In each subject the first attempts at a scientific treatment are crude, imperfect, and alloyed with rash hypotheses, and there is much hasty induction from single facts or partial phenomena. Numerous discordant opinions thus arise, and there are rival schools and sects, each with its own set of distinctive tenets. But by degrees some system or body of doctrine acquires the ascendency-there is an approach to agreement in important matters—a progressive improvement, a gradual advance are visible—the controversies bemn to turn chiefly on subordinate points, and peculiar opinions are no longer handed down in schools by a succession of masters and disciples. Certain doctrines cease to predominate in certain countries—they are no longer hereditary or local, but are common to the whole scientific world. They are diffused by the force of mere evidence and demonstration acting upon the reason of competent judges, not by persecution, or reward, or the influence of the civil government. A trustworthy authority is thus at length formed to which a person uninformed on the subject may reasonably defer, satisfied that he adopts those opinions which, so far as existing researches and reflection have gone, are the most deserving of credit.

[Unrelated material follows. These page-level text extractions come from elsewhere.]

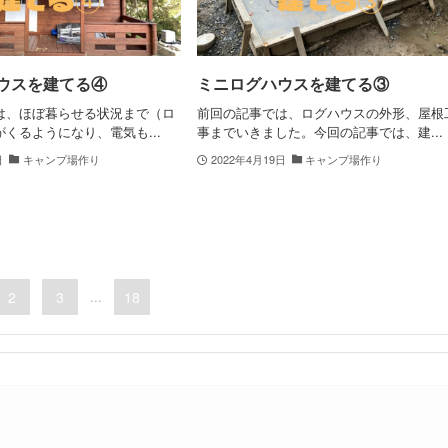
ウスを建てる④
ミニログハウスを建てる③
は、ほぼ暮らせる状況まで（ロ
前回の記事では、ログハウスの外形、屋根
くるようになり、電気も...
事までいきました。今回の記事では、建...
日
キャンプ場作り
2022年4月19日
キャンプ場作り
2
3
...
18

This description, however, is not applicable to religion, or at least is only applicable to it within certain limits.
Mr. Gladstone

The fourth chapter . . . begins with a brief description, which seems to belong to the general subject and therefore to all of the earlier chapters. In it he shows how the authority of which he treats is not that of individuals only. Traditive systems grow up in a course of generations, and by collection, purgation, adjustment, and enlargement or advance, acquire those kinds and degrees of adhesion according to which ‘ a trustworthy authority may at length be formed, to which a person uninformed on the subject may reasonably defer.’
He proceeds: ‘This description, however, is not applicable to religion, or at least is only applicable to it within certain limits.

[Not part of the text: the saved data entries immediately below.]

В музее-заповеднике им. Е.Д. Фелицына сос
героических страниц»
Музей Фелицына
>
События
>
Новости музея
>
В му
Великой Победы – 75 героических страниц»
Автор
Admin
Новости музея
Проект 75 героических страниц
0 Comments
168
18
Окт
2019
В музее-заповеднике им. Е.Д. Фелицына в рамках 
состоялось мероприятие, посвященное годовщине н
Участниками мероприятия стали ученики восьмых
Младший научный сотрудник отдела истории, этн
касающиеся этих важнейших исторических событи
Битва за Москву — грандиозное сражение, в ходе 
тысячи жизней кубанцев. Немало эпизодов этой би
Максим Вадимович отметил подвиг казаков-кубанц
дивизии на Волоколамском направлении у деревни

Mr. Gladstone’s abridgment of Sir George Lewis appears to me not only to miss the point of the matter abridged, but to add to it matter inconsistent with other parts of the book. Sir George Lewis does not say or suggest that the mere gradual growth of ‘traditive systems’ invests them with ‘trustworthy authority.’ I shall show immediately that he elsewhere says exactly the opposite in regard to the schoolmen, and that he regards the authority of such systems as dependent on the method pursued by their authors, and on the nature of the subject to which they refer. Not only, however, does the abridgment add to the matter abridged something not contained in it, but it seems to me to miss the point of what it does contain. As I read it, the passage draws a contrast between the history of the growth of scientific and the growth of religious opinion. Sir George Lewis’s account of the growth of religious opinion is given in the latter part of the chapter. What he says of the growth of science is, that it advances from disagreement to agreement ; that the agreement is in important matters, the disagreement on subordinate points; that the doctrines common to the whole scientific world are diffused, not by mere tradition, but ‘by the force of mere evidence and demonstration acting upon the reason of competent persons,’ and also not by persecution, reward, or the influence of the civil government; and that it is for these reasons that the authority of scientific men may be regarded as trustworthy. He next proceeds to show that this description is not applicable to religion, or at least only within certain limits. He says that all mankind, at all times and in all countries, have agreed in recognising some form of religious belief, and that the argument of the consent of nations applies with peculiar force to the belief in a Divine Power; and he gives some quotations in support of this opinion. He then goes on to say that all the civilised nations of the present world, together with their colonies in all parts of the earth, agree in accepting some form of the Christian religion.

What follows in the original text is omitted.